::: Supplied information

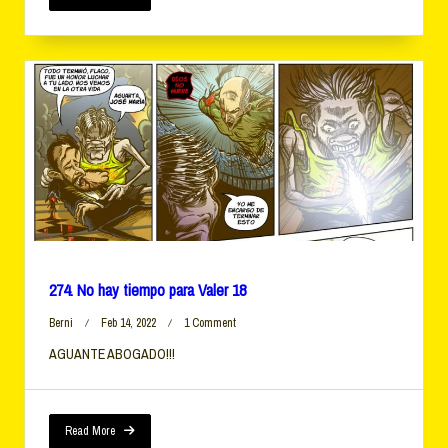
20
274. No hay tiempo para Valer 18
On
Berni
Feb 14, 2022
1 Comment
274.
AGUANTE ABOGADO!!!
No
Hay
Tiempo
Para
Valer
Read More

::::::

#### [Task details]
Would you output each entry exactly and leave the pictures behind?

#### [Solution to the problem]
20
274. No hay tiempo para Valer 18
On
Berni
Feb 14, 2022
1 Comment
274.
AGUANTE ABOGADO!!!
No
Hay
Tiempo
Para
Valer
Read More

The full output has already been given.